§ Work required
Write back, word for word, the lines from the one containing "Деятельность компании Meta" to the end of the listing below. Include nothing else, and no pictures.

§ Materials provided
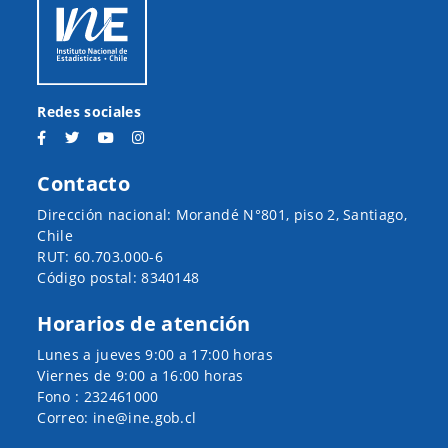
Redes sociales
Contacto
Dirección nacional: Morandé N°801, piso 2, Santiago,
Chile
RUT: 60.703.000-6
Código postal: 8340148
Horarios de atención
Lunes a jueves 9:00 a 17:00 horas
Viernes de 9:00 a 16:00 horas
Fono : 232461000
Correo: ine@ine.gob.cl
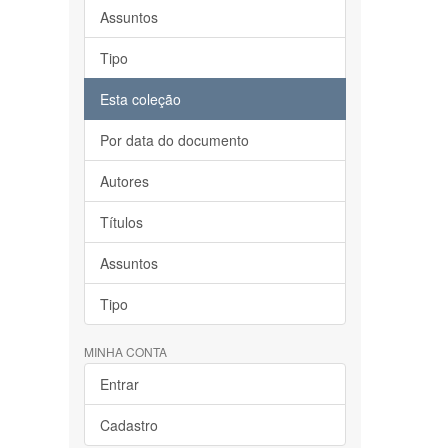
Assuntos
Tipo
Esta coleção
Por data do documento
Autores
Títulos
Assuntos
Tipo
MINHA CONTA
Entrar
Cadastro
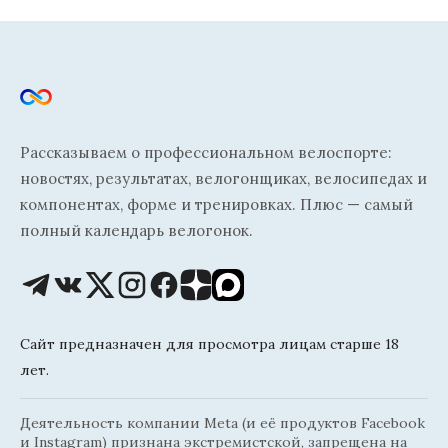
Рассказываем о профессиональном велоспорте:
новостях, результатах, велогонщиках, велосипедах и
компонентах, форме и тренировках. Плюс — самый
полный календарь велогонок.
Сайт предназначен для просмотра лицам старше 18
лет.
Деятельность компании Meta (и её продуктов Facebook
и Instagram) признана экстремистской, запрещена на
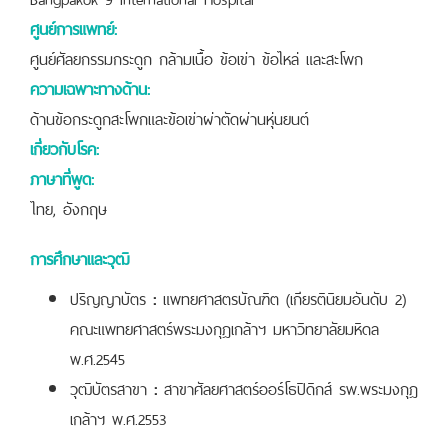
ศูนย์การแพทย์:
ศูนย์ศัลยกรรมกระดูก กล้ามเนื้อ ข้อเข่า ข้อไหล่ และสะโพก
ความเฉพาะทางด้าน:
ด้านข้อกระดูกสะโพกและข้อเข่าผ่าตัดผ่านหุ่นยนต์
เกี่ยวกับโรค:
ภาษาที่พูด:
ไทย, อังกฤษ
การศึกษาและวุฒิ
ปริญญาบัตร
:
แพทยศาสตรบัณฑิต (เกียรตินิยมอันดับ 2)
คณะแพทยศาสตร์พระมงกุฎเกล้าฯ มหาวิทยาลัยมหิดล
พ.ศ.2545
วุฒิบัตรสาขา
:
สาขาศัลยศาสตร์ออร์โธปิดิกส์ รพ.พระมงกุฎ
เกล้าฯ พ.ศ.2553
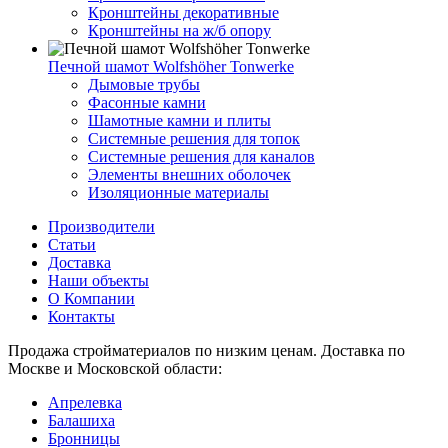
Кронштейны декоративные
Кронштейны на ж/б опору
Печной шамот Wolfshöher Tonwerke
Дымовые трубы
Фасонные камни
Шамотные камни и плиты
Системные решения для топок
Системные решения для каналов
Элементы внешних оболочек
Изоляционные материалы
Производители
Статьи
Доставка
Наши объекты
О Компании
Контакты
Продажа стройматериалов по низким ценам. Доставка по
Москве и Московской области:
Апрелевка
Балашиха
Бронницы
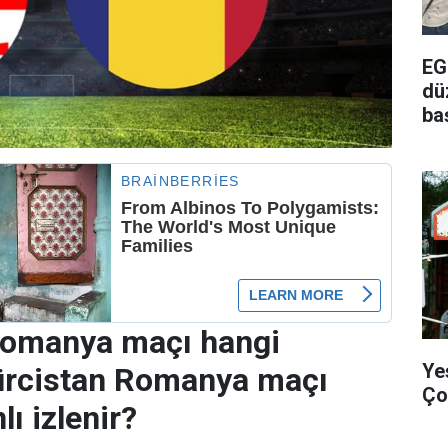
EG
dü
ba
Romanya maçı hangi
Ye
ürcistan Romanya maçı
Ço
ı izlenir?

§ Expected output
Деятельность компании Meta (и её продуктов Facebook
и Instagram) признана экстремистской, запрещена на
ศูนย์การแพทย์:
ศูนย์ศัลยกรรมกระดูก กล้ามเนื้อ ข้อเข่า ข้อไหล่ และสะโพก
ความเฉพาะทางด้าน:
ด้านข้อกระดูกสะโพกและข้อเข่าผ่าตัดผ่านหุ่นยนต์
เกี่ยวกับโรค:
ภาษาที่พูด:
ไทย, อังกฤษ
การศึกษาและวุฒิ
ปริญญาบัตร
:
แพทยศาสตรบัณฑิต (เกียรตินิยมอันดับ 2)
คณะแพทยศาสตร์พระมงกุฎเกล้าฯ มหาวิทยาลัยมหิดล
พ.ศ.2545
วุฒิบัตรสาขา
:
สาขาศัลยศาสตร์ออร์โธปิดิกส์ รพ.พระมงกุฎ
เกล้าฯ พ.ศ.2553
Кронштейны декоративные
Кронштейны на ж/б опору
Печной шамот Wolfshöher Tonwerke
Дымовые трубы
Фасонные камни
Шамотные камни и плиты
Системные решения для топок
Системные решения для каналов
Элементы внешних оболочек
Изоляционные материалы
Производители
Статьи
Доставка
Наши объекты
О Компании
Контакты
Продажа стройматериалов по низким ценам. Доставка по
Москве и Московской области:
Апрелевка
Балашиха
Бронницы
EG
dü
ba
Romanya maçı hangi
Ye
ürcistan Romanya maçı
Ço
ı izlenir?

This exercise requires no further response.